All of the data below must be reproduced word for word, but without its images.

○ ○ ○

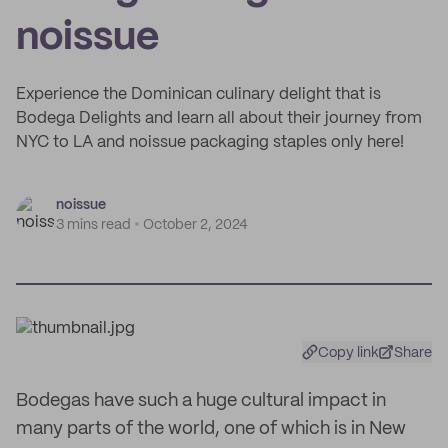
noissue
Experience the Dominican culinary delight that is
Bodega Delights and learn all about their journey from
NYC to LA and noissue packaging staples only here!
noissue
3 mins read
October 2, 2024
Copy link
Share
Bodegas have such a huge cultural impact in
many parts of the world, one of which is in New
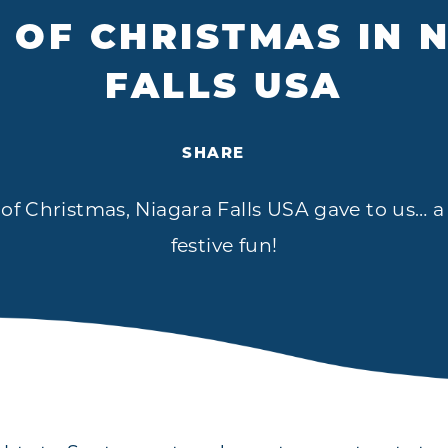
S OF CHRISTMAS IN 
FALLS USA
SHARE
 of Christmas, Niagara Falls USA gave to us… 
festive fun!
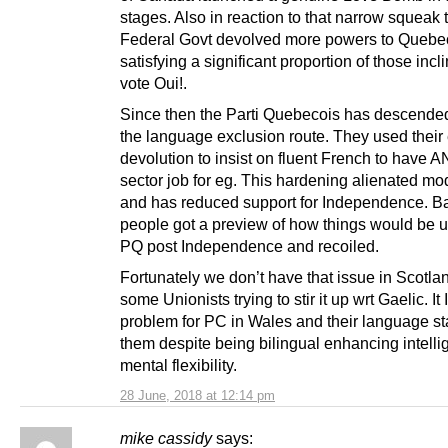
stages. Also in reaction to that narrow squeak 
Federal Govt devolved more powers to Quebe
satisfying a significant proportion of those incl
vote Oui!.
Since then the Parti Quebecois has descend
the language exclusion route. They used their 
devolution to insist on fluent French to have 
sector job for eg. This hardening alienated mo
and has reduced support for Independence. Ba
people got a preview of how things would be u
PQ post Independence and recoiled.
Fortunately we don’t have that issue in Scotla
some Unionists trying to stir it up wrt Gaelic. It 
problem for PC in Wales and their language st
them despite being bilingual enhancing intell
mental flexibility.
28 June, 2018 at 12:14 pm
mike cassidy
says:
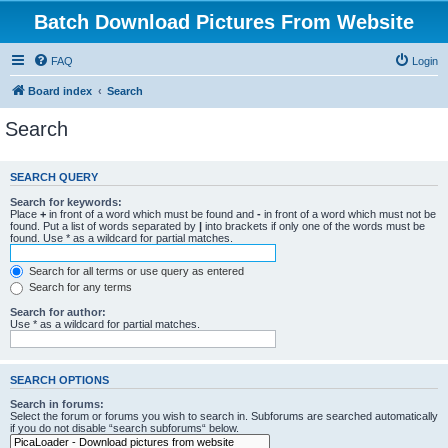
Batch Download Pictures From Website
FAQ
Login
Board index
Search
Search
SEARCH QUERY
Search for keywords:
Place
+
in front of a word which must be found and
-
in front of a word which must not be
found. Put a list of words separated by
|
into brackets if only one of the words must be
found. Use * as a wildcard for partial matches.
Search for all terms or use query as entered
Search for any terms
Search for author:
Use * as a wildcard for partial matches.
SEARCH OPTIONS
Search in forums:
Select the forum or forums you wish to search in. Subforums are searched automatically
if you do not disable “search subforums“ below.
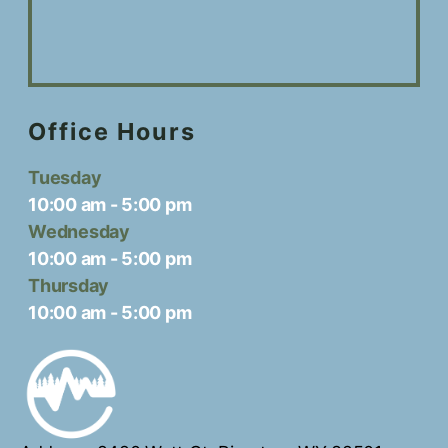
Office Hours
Tuesday
10:00 am
-
5:00 pm
Wednesday
10:00 am
-
5:00 pm
Thursday
10:00 am
-
5:00 pm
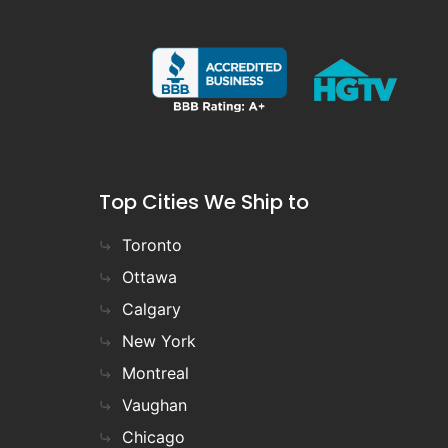
Top Cities We Ship to
Toronto
Ottawa
Calgary
New York
Montreal
Vaughan
Chicago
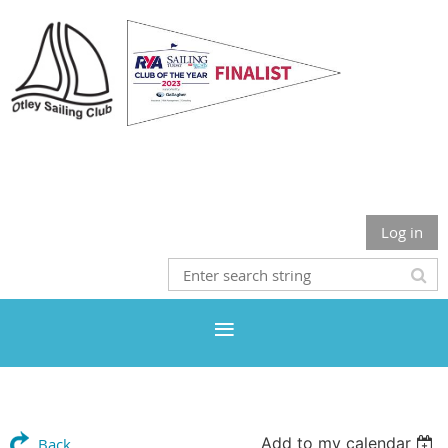
Otley Sailing Club
Log in
Add to my calendar
Back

○ ○ ○

■ Answer to this exercise
noissue
Experience the Dominican culinary delight that is
Bodega Delights and learn all about their journey from
NYC to LA and noissue packaging staples only here!
noissue
3 mins read
October 2, 2024
Copy link
Share
Bodegas have such a huge cultural impact in
many parts of the world, one of which is in New
S OF CHRISTMAS IN 
FALLS USA
SHARE
 of Christmas, Niagara Falls USA gave to us… 
festive fun!
stages. Also in reaction to that narrow squeak 
Federal Govt devolved more powers to Quebe
satisfying a significant proportion of those incl
vote Oui!.
Since then the Parti Quebecois has descend
the language exclusion route. They used their 
devolution to insist on fluent French to have 
sector job for eg. This hardening alienated mo
and has reduced support for Independence. Ba
people got a preview of how things would be u
PQ post Independence and recoiled.
Fortunately we don’t have that issue in Scotla
some Unionists trying to stir it up wrt Gaelic. It 
problem for PC in Wales and their language st
them despite being bilingual enhancing intell
mental flexibility.
28 June, 2018 at 12:14 pm
mike cassidy
says:
Batch Download Pictures From Website
FAQ
Login
Board index
Search
Search
SEARCH QUERY
Search for keywords:
Place
+
in front of a word which must be found and
-
in front of a word which must not be
found. Put a list of words separated by
|
into brackets if only one of the words must be
found. Use * as a wildcard for partial matches.
Search for all terms or use query as entered
Search for any terms
Search for author:
Use * as a wildcard for partial matches.
SEARCH OPTIONS
Search in forums:
Select the forum or forums you wish to search in. Subforums are searched automatically
if you do not disable “search subforums“ below.
Office Hours
Tuesday
10:00 am
-
5:00 pm
Wednesday
10:00 am
-
5:00 pm
Thursday
10:00 am
-
5:00 pm
Top Cities We Ship to
Toronto
Ottawa
Calgary
New York
Montreal
Vaughan
Chicago
Otley Sailing Club
Log in
Add to my calendar
Back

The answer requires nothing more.